Write only the number of lines below in which "boxes" occurs.
*** Opening DATA SECTION ***
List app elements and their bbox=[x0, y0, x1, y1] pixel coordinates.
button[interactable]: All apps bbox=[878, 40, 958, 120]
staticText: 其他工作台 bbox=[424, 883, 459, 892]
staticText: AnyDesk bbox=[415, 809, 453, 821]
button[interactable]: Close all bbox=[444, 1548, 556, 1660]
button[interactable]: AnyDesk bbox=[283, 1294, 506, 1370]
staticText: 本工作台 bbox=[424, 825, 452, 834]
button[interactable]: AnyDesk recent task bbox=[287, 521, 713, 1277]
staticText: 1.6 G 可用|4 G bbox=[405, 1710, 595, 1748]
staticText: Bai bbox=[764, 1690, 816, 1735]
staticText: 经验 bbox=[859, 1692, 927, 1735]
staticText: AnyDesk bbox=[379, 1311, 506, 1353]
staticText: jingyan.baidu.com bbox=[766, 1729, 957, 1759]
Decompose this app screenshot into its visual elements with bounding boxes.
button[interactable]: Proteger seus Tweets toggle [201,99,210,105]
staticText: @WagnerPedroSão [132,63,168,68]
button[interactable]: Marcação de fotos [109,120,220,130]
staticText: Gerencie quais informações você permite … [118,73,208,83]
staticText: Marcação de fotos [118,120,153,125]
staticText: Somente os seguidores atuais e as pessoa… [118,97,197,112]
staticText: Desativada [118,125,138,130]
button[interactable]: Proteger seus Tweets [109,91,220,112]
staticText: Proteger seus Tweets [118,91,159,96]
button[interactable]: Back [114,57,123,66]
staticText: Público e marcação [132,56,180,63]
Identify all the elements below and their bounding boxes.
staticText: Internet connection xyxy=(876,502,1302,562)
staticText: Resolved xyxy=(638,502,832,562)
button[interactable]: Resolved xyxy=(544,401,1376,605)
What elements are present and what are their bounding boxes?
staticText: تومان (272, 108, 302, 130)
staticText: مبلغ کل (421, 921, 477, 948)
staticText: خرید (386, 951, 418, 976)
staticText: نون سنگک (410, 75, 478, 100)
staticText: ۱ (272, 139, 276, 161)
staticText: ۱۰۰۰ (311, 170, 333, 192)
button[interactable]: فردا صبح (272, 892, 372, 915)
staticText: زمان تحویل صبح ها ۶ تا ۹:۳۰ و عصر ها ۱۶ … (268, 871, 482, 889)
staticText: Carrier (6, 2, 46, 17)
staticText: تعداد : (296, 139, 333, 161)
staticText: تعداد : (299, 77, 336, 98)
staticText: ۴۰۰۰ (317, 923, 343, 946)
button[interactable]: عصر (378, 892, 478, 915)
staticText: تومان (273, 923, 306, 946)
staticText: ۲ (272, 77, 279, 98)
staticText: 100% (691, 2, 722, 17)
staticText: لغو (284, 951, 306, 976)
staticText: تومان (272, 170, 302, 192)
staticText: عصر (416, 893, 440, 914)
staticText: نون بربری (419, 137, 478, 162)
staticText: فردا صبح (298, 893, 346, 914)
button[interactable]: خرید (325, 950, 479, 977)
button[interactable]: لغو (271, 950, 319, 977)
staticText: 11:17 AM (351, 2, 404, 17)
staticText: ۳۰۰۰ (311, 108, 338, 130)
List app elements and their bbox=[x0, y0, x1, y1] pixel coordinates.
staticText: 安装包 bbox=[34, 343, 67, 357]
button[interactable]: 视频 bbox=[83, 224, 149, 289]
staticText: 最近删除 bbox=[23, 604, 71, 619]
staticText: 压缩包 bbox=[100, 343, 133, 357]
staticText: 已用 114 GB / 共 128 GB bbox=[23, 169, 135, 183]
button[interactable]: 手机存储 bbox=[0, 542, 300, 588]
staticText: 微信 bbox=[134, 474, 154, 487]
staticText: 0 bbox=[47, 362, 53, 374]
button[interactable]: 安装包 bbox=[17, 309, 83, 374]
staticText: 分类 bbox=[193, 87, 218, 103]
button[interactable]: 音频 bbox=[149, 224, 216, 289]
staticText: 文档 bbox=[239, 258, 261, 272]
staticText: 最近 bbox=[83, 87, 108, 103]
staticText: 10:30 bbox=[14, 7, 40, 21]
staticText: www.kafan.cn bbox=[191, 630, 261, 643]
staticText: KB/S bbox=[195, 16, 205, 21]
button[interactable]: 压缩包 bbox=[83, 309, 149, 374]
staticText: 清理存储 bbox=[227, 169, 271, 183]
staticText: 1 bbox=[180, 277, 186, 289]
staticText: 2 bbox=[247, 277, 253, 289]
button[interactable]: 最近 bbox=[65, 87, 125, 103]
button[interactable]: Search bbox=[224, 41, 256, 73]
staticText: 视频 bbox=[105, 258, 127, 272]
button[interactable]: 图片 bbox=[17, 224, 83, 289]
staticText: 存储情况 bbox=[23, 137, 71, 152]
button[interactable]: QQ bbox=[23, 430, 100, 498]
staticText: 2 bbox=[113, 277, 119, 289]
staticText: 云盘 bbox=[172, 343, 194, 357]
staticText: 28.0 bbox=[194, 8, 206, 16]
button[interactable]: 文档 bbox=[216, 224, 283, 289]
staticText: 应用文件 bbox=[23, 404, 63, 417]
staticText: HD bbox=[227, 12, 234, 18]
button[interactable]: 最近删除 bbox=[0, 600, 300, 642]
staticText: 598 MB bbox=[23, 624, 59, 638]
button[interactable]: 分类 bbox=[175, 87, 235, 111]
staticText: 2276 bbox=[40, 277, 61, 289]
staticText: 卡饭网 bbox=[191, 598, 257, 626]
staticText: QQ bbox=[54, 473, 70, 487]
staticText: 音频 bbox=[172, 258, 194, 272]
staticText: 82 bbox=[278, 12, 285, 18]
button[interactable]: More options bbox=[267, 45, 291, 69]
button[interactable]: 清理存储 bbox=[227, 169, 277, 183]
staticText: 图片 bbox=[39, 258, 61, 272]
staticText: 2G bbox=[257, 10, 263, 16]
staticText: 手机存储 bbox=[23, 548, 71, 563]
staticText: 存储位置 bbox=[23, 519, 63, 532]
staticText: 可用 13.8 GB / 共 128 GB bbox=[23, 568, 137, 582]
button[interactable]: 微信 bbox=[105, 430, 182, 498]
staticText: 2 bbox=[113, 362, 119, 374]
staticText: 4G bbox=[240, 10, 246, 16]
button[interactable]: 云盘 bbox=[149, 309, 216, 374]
*** Closing DATA SECTION ***
SOLUTION TO THE PROBLEM: 3